§ Your assignment
What lines below include the string "oblastí"? Pick them out and copy them.

§ Stored data
┌────────

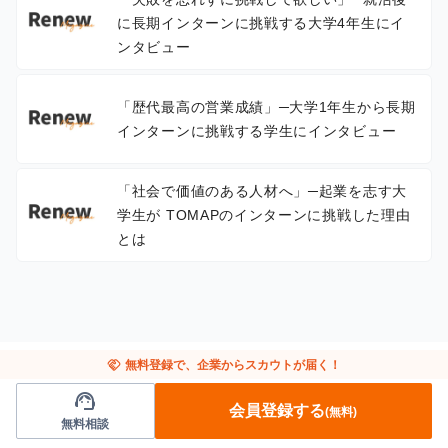
に長期インターンに挑戦する大学4年生にイ
ンタビュー
「歴代最高の営業成績」─大学1年生から長期
インターンに挑戦する学生にインタビュー
「社会で価値のある人材へ」─起業を志す大
学生が TOMAPのインターンに挑戦した理由
とは
handshake
無料登録で、企業からスカウトが届く！
support_agent
会員登録する
(無料)
無料相談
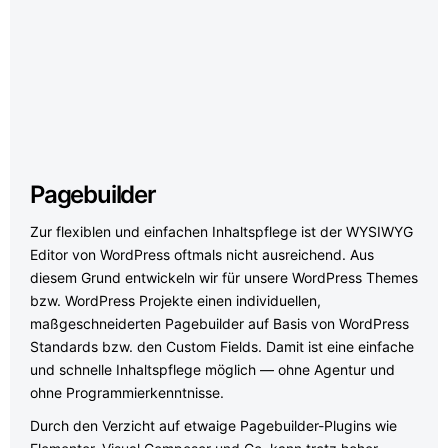
Pagebuilder
Zur flexiblen und einfachen Inhaltspflege ist der WYSIWYG
Editor von WordPress oftmals nicht ausreichend. Aus
diesem Grund entwickeln wir für unsere WordPress Themes
bzw. WordPress Projekte einen individuellen,
maßgeschneiderten Pagebuilder auf Basis von WordPress
Standards bzw. den Custom Fields. Damit ist eine einfache
und schnelle Inhaltspflege möglich — ohne Agentur und
ohne Programmierkenntnisse.
Durch den Verzicht auf etwaige Pagebuilder-Plugins wie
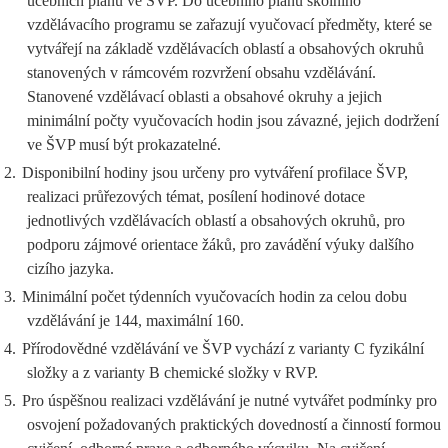
učebních plánů ve ŠVP. Do učebního plánu školního
vzdělávacího programu se zařazují vyučovací předměty, které se
vytvářejí na základě vzdělávacích oblastí a obsahových okruhů
stanovených v rámcovém rozvržení obsahu vzdělávání.
Stanovené vzdělávací oblasti a obsahové okruhy a jejich
minimální počty vyučovacích hodin jsou závazné, jejich dodržení
ve ŠVP musí být prokazatelné.
2.
Disponibilní hodiny jsou určeny pro vytváření profilace ŠVP,
realizaci průřezových témat, posílení hodinové dotace
jednotlivých vzdělávacích oblastí a obsahových okruhů, pro
podporu zájmové orientace žáků, pro zavádění výuky dalšího
cizího jazyka.
3.
Minimální počet týdenních vyučovacích hodin za celou dobu
vzdělávání je 144, maximální 160.
4.
Přírodovědné vzdělávání ve ŠVP vychází z varianty C fyzikální
složky a z varianty B chemické složky v RVP.
5.
Pro úspěšnou realizaci vzdělávání je nutné vytvářet podmínky pro
osvojení požadovaných praktických dovedností a činností formou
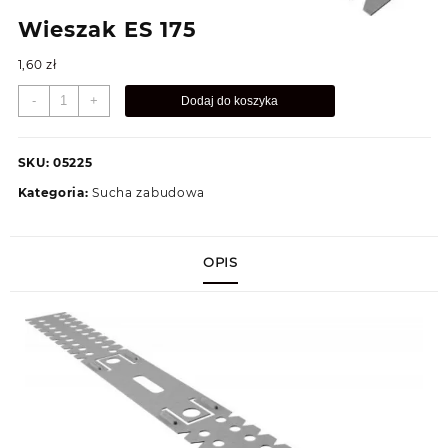
Wieszak ES 175
1,60
zł
ilość
-
+
Dodaj do koszyka
Wieszak
ES
175
SKU:
05225
Kategoria:
Sucha zabudowa
OPIS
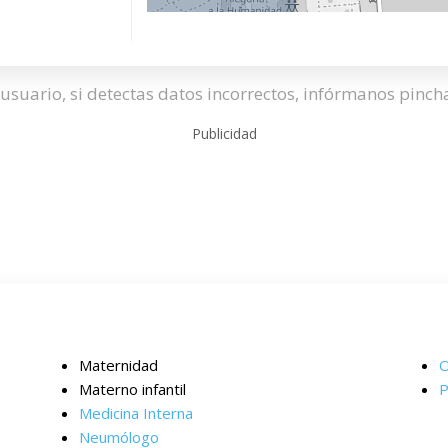
usuario, si detectas datos incorrectos, infórmanos pinc
Publicidad
Maternidad
O
Materno infantil
P
Medicina Interna
Neumólogo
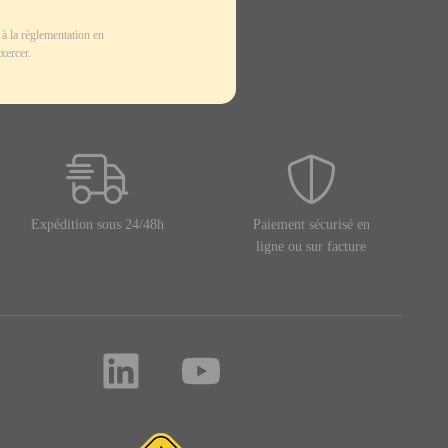
à la règlementation en
xercer.
Expédition sous 24/48h
Paiement sécurisé en
ligne ou sur facture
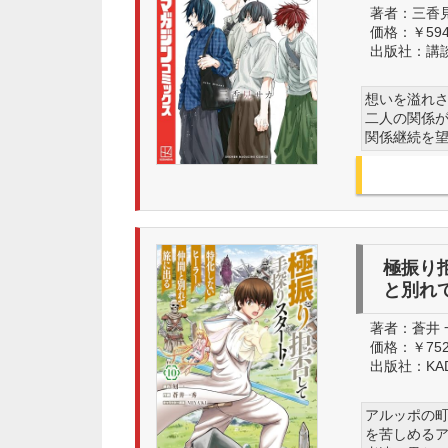
著者：
三香
価格：
￥59
出版社：
講
想いを溢れ
二人の関係
関係継続を
極振り
と別れて
著者：
蒼井 一
価格：
￥75
出版社：
KA
アルッポの
を苦しめるア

└────────

§ Final answer
vytvářejí na základě vzdělávacích oblastí a obsahových okruhů
jednotlivých vzdělávacích oblastí a obsahových okruhů, pro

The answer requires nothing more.